The omikron variant really made its way into Norway after it was discovered in South Africa on November 23. After a period of high infection rates, infection rates in Norway appear to be declining. That’s after the government imposed strict restrictions earlier this month.
characterize the economy
However, the uncertainty surrounding the virus is affecting the global economy. Several thousand flights canceled over the Christmas holidaysStock markets fluctuated greatly. Ahead of the weekend, Wall Street closed at a record high, but many fear a major correction is around the corner, if Omicron is indeed creating problems for global industries.
So excitement – and nervousness – are great for how the markets will develop into and beyond the new year.
It is clear that Omicron will lead to poor economic development in the coming months. Most countries in Europe have introduced stricter restrictions, which go beyond restaurants and tourism, Nordea Markets chief strategist Eric Bruce tells Bursen.
The biggest concern
He also points to the fear of Omicron in the population, and the wave of infections on the rise in the United States, as disruptions to the global economy.

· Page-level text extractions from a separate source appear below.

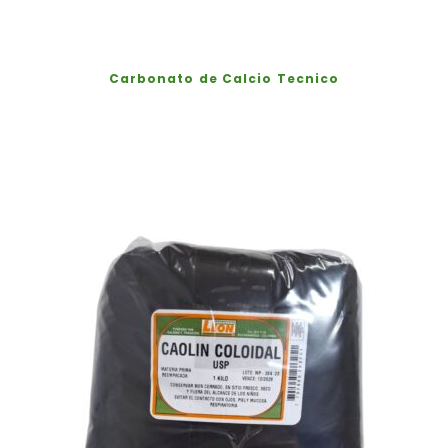
Carbonato de Calcio Tecnico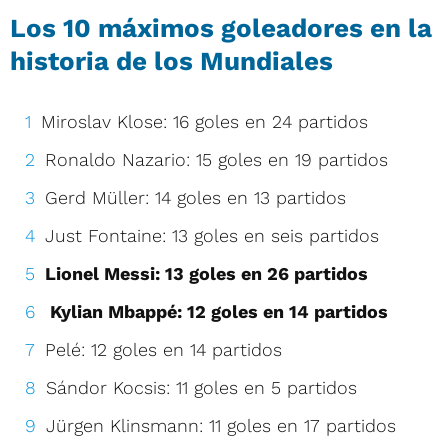
Los 10 máximos goleadores en la
historia de los Mundiales
Miroslav Klose: 16 goles en 24 partidos
Ronaldo Nazario: 15 goles en 19 partidos
Gerd Müller: 14 goles en 13 partidos
Just Fontaine: 13 goles en seis partidos
Lionel Messi: 13 goles en 26 partidos
Kylian Mbappé: 12 goles en 14 partidos
Pelé: 12 goles en 14 partidos
Sándor Kocsis: 11 goles en 5 partidos
Jürgen Klinsmann: 11 goles en 17 partidos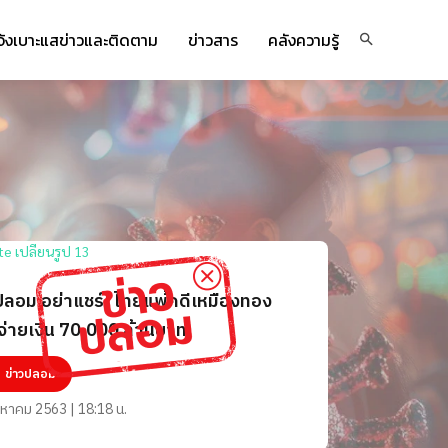
จ้งเบาะแสข่าวและติดตาม
ข่าวสาร
คลังความรู้
ปลอม อย่าแชร์! ไทยแพ้คดีเหมืองทอง
จ่ายเงิน 70,000 ล้านบาท
ข่าวปลอม
งหาคม 2563 | 18:18 น.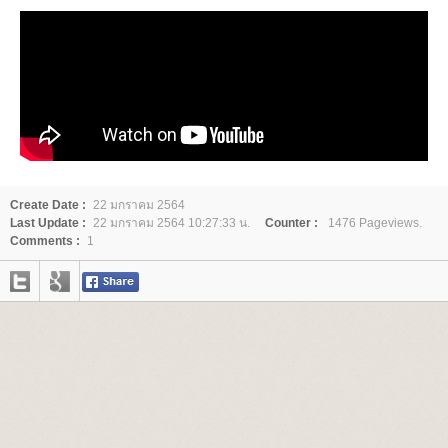
Create Date :
22 มกราคม 2564
Last Update :
22 มกราคม 2564 10:27:33 น.
Counter :
1476 Pageviews.
Comments :
1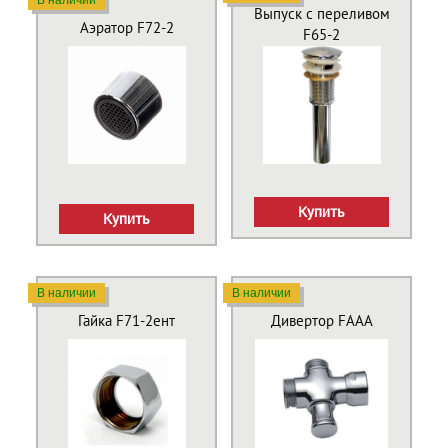
В наличии
Выпуск с переливом
Аэратор F72-2
F65-2
Купить
Купить
В наличии
В наличии
Гайка F71-2ент
Дивертор FААА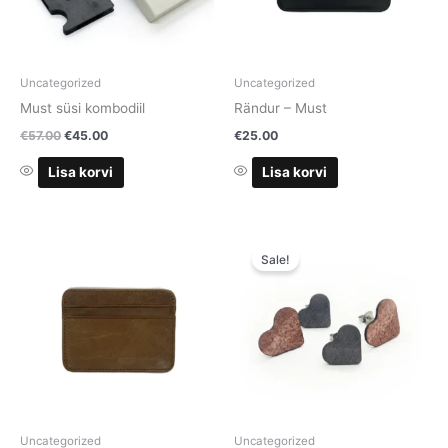
Uncategorized
Uncategorized
Must süsi kombodiil
Rändur – Must
€
57.00
€
45.00
€
25.00
Lisa korvi
Lisa korvi
Algne
Praegune
hind
hind
Sale!
oli:
on:
€45.00.
€30.00.
Uncategorized
Uncategorized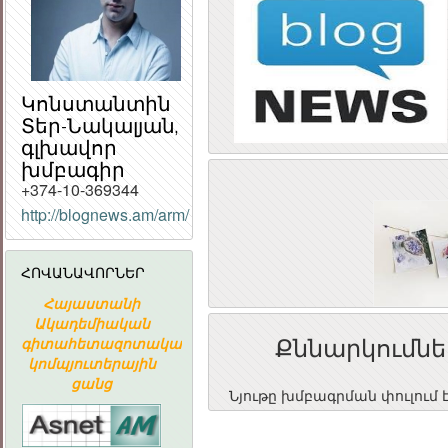
Կոնստանտին
Տեր-Նակալյան,
գլխավոր
խմբագիր
+374-10-369344
ՀԱՅԱՍՏԱՆԻ
http://blognews.am/arm/
ՀԱՆՐԱՊԵՏՈՒԹՅԱ
ՀԱՆՐԱՅԻՆ
ԽՈՐՀՈՒՐԴ
ՀՈՎԱՆԱՎՈՐՆԵՐ
Հայաստանի
«ԱՐՄԻՆԿՈ»
ՀԱՅԱՍՏԱ
Ն
Ակադեմիական
ՀԱՅԿԱԿԱՆ
ՀԱՆՐԱՊԵՏՈՒ
Քննարկումնե
գիտահետազոտական
ՏԵՂԵԿԱՏՎԱԿԱՆ
ՀԱՆՐԱՅԻ
կոմպյուտերային
ԸՆԿԵՐՈՒԹՅՈՒՆ
ԽՈՐՀՈՒՐ
ցանց
Նյութը խմբագրման փուլում 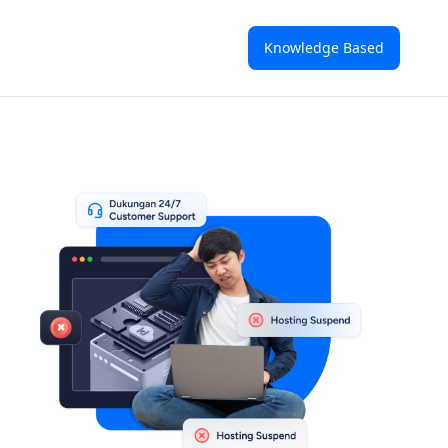
Knowledge Based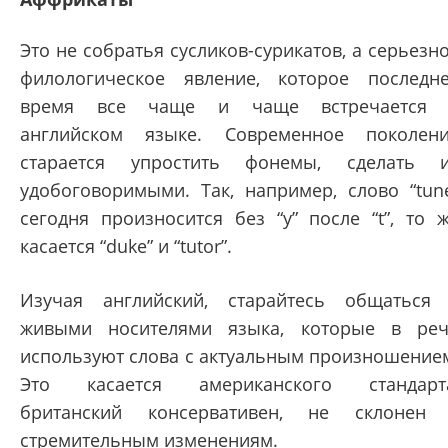
Это не собратья сусликов-сурикатов, а серьезн
филологическое явление, которое последн
время все чаще и чаще встречается 
английском языке. Современное поколен
старается упростить фонемы, сделать 
удобоговоримыми. Так, например, слово “tun
сегодня произносится без “y” после “t”, то 
касается “duke” и “tutor”.
Изучая английский, старайтесь общаться
живыми носителями языка, которые в ре
используют слова с актуальным произношение
Это касается американского стандарт
британский консервативен, не склонен
стремительным изменениям.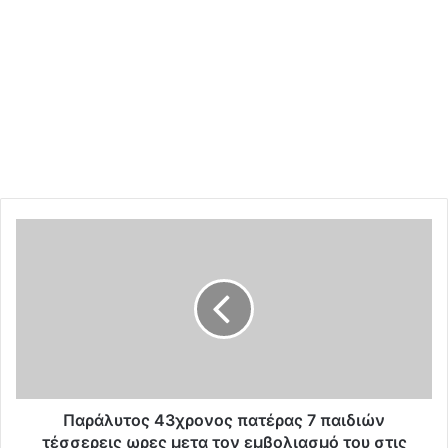
Π
α
ρ
ά
λ
υ
τ
ο
ς
4
Παράλυτος 43χρονος πατέρας 7 παιδιών
3
τέσσερεις ωρες μετα τον εμβολιασμό του στις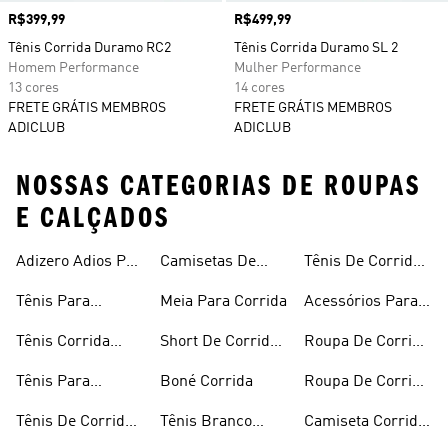
Preço
R$399,99
Preço
R$499,99
Tênis Corrida Duramo RC2
Tênis Corrida Duramo SL 2
Homem Performance
Mulher Performance
13 cores
14 cores
FRETE GRÁTIS MEMBROS
FRETE GRÁTIS MEMBROS
ADICLUB
ADICLUB
NOSSAS CATEGORIAS DE ROUPAS
E CALÇADOS
Adizero Adios Pro
Camisetas De
Tênis De Corrida
4
Corrida
Preto
Tênis Para
Meia Para Corrida
Acessórios Para
Corrida
Corrida
Tênis Corrida
Short De Corrida
Roupa De Corrida
Masculino
Feminino
Feminina
Tênis Para
Boné Corrida
Roupa De Corrida
Caminhada
Masculina
Tênis De Corrida
Tênis Branco
Camiseta Corrida
Feminino
Corrida
Feminina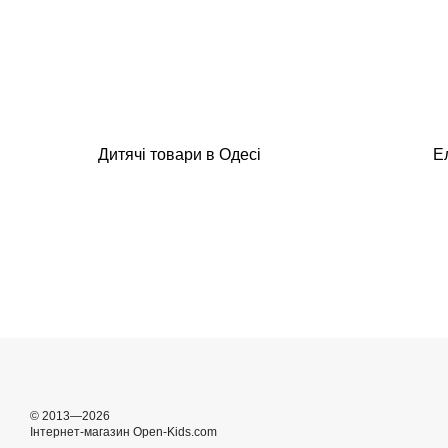
Дитячі товари в Одесі
Е
© 2013—2026
Інтернет-магазин Open-Kids.com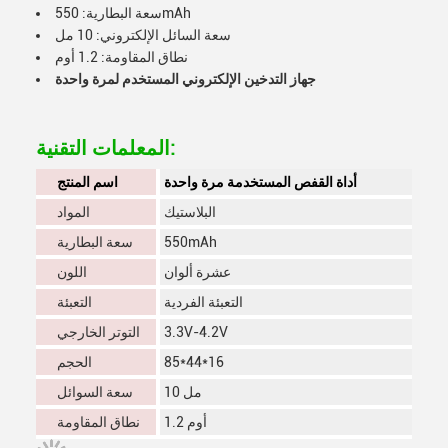
سعة البطارية: 550mAh
سعة السائل الإلكتروني: 10 مل
نطاق المقاومة: 1.2 أوم
جهاز التدخين الإلكتروني المستخدم لمرة واحدة
المعلمات التقنية:
أداة القفص المستخدمة مرة واحدة
اسم المنتج
البلاستيك
المواد
550mAh
سعة البطارية
عشرة ألوان
اللون
التعبئة الفردية
التعبئة
3.3V-4.2V
التوتر الخارجي
85*44*16
الحجم
10 مل
سعة السوائل
1.2 أوم
نطاق المقاومة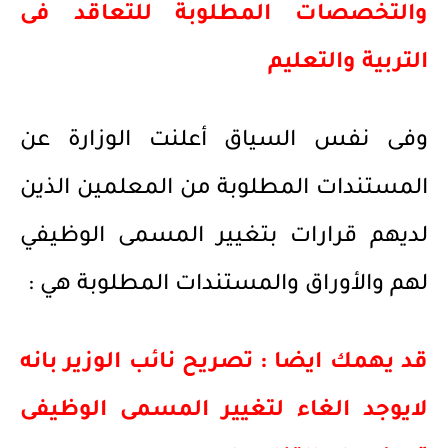
والتخصصات المطلوبة للتعاقد فى
التربية والتعليم
وفى نفس السياق أعلنت الوزارة عن
المستندات المطلوبة من المعلمين الذين
لديهم قرارات بتغيير المسمى الوظيفي
لهم والأوراق والمستندات المطلوبة هي :
قد يهمك ايضا : تصريح نائب الوزير بانه
لايوجد الغاء لتغيير المسمى الوظيفى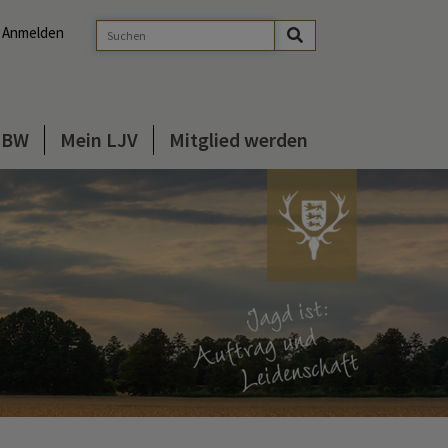
Anmelden
s BW
Mein LJV
Mitglied werden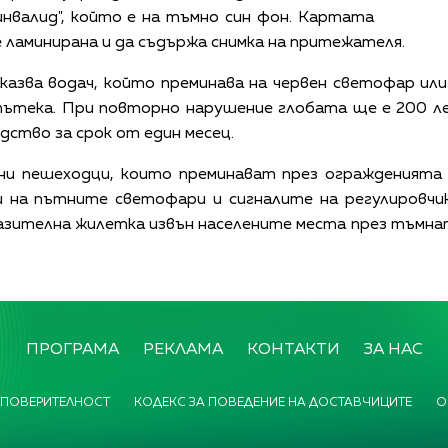
"инвалид", който е на тъмно син фон. Картата
 ламинирана и да съдържа снимка на притежателя.
казва водач, който преминава на червен светофар ил
пътека. При повторно нарушение глобата ще е 200 л
дство за срок от един месец.
ни пешеходци, които преминават през огражденията 
 на пътните светофари и сигналите на регулировчик
зителна жилетка извън населените места през тъмна
ПРОГРАМА
РЕКЛАМА
КОНТАКТИ
ЗА НАС
 ПОВЕРИТЕЛНОСТ
КОДЕКС ЗА ПОВЕДЕНИЕ НА ДОСТАВЧИЦИТЕ
О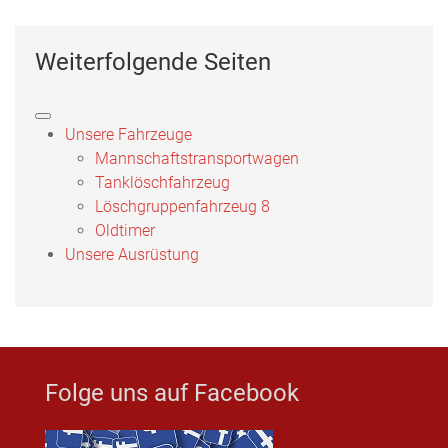
Weiterfolgende Seiten
Unsere Fahrzeuge
Mannschaftstransportwagen
Tanklöschfahrzeug
Löschgruppenfahrzeug 8
Oldtimer
Unsere Ausrüstung
Folge uns auf Facebook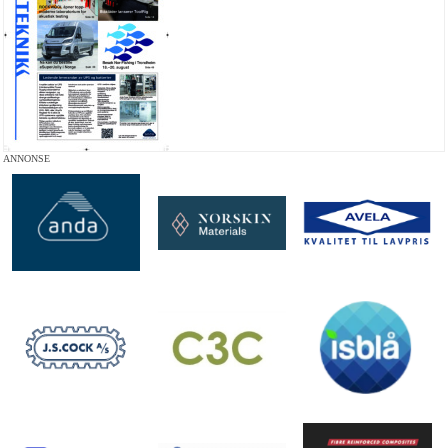
ANNONSE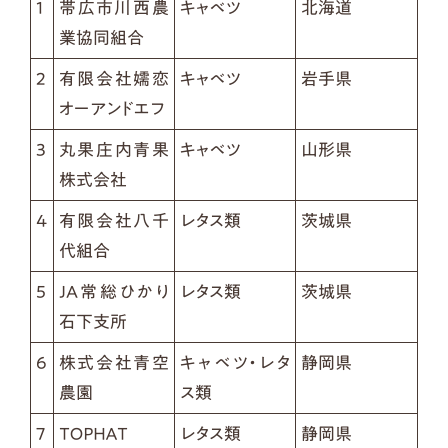
1
帯広市川西農
キャベツ
北海道
業協同組合
2
有限会社嬬恋
キャベツ
岩手県
オーアンドエフ
3
丸果庄内青果
キャベツ
山形県
株式会社
4
有限会社八千
レタス類
茨城県
代組合
5
JA常総ひかり
レタス類
茨城県
石下支所
6
株式会社青空
キャベツ・レタ
静岡県
農園
ス類
7
ＴＯＰＨＡＴ
レタス類
静岡県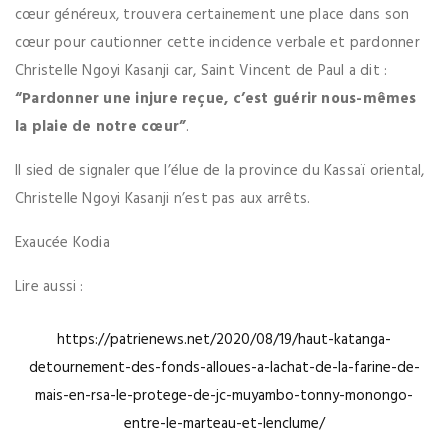
cœur généreux, trouvera certainement une place dans son
cœur pour cautionner cette incidence verbale et pardonner
Christelle Ngoyi Kasanji car, Saint Vincent de Paul a dit :
“Pardonner une injure reçue, c’est guérir nous-mêmes
la plaie de notre cœur”
.
Il sied de signaler que l’élue de la province du Kassaï oriental,
Christelle Ngoyi Kasanji n’est pas aux arrêts.
Exaucée Kodia
Lire aussi :
https://patrienews.net/2020/08/19/haut-katanga-
detournement-des-fonds-alloues-a-lachat-de-la-farine-de-
mais-en-rsa-le-protege-de-jc-muyambo-tonny-monongo-
entre-le-marteau-et-lenclume/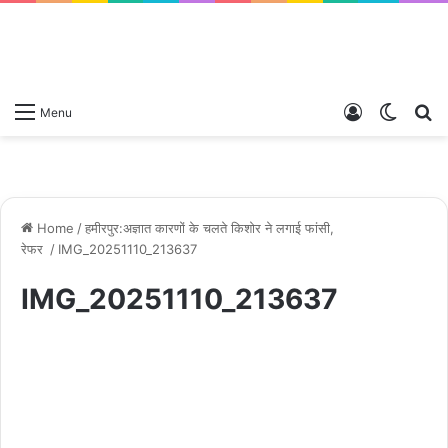
Log
Switch
S
Menu
In
skin
fo
Home
/
हमीरपुर:अज्ञात कारणों के चलते किशोर ने लगाई फांसी,
रेफर
/
IMG_20251110_213637
IMG_20251110_213637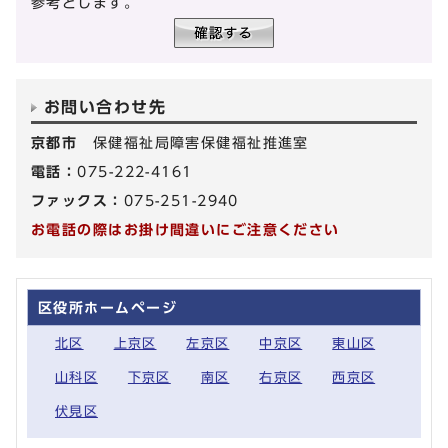
参考とします。
お問い合わせ先
京都市
保健福祉局障害保健福祉推進室
電話：
075-222-4161
ファックス：
075-251-2940
お電話の際はお掛け間違いにご注意ください
区役所ホームページ
北区
上京区
左京区
中京区
東山区
山科区
下京区
南区
右京区
西京区
伏見区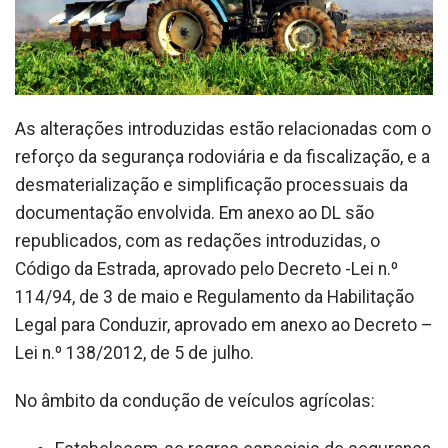
As alterações introduzidas estão relacionadas com o
reforço da segurança rodoviária e da fiscalização, e a
desmaterialização e simplificação processuais da
documentação envolvida. Em anexo ao DL são
republicados, com as redações introduzidas, o
Código da Estrada, aprovado pelo Decreto -Lei n.º
114/94, de 3 de maio e Regulamento da Habilitação
Legal para Conduzir, aprovado em anexo ao Decreto –
Lei n.º 138/2012, de 5 de julho.
No âmbito da condução de veículos agrícolas:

in a The “perfect storm” of a series of unfortunate eventsBesides the pandemic that has caused huge waves in the global economy, it has also led to huge shortages of merchandise and massive transportation problems.
The biggest concern is whether we will see an infection in Asia, and that it could exacerbate the problems we have with delivery, closing businesses and ports. It could exacerbate the problems we already have, Bruce says, and lead to more price pressure.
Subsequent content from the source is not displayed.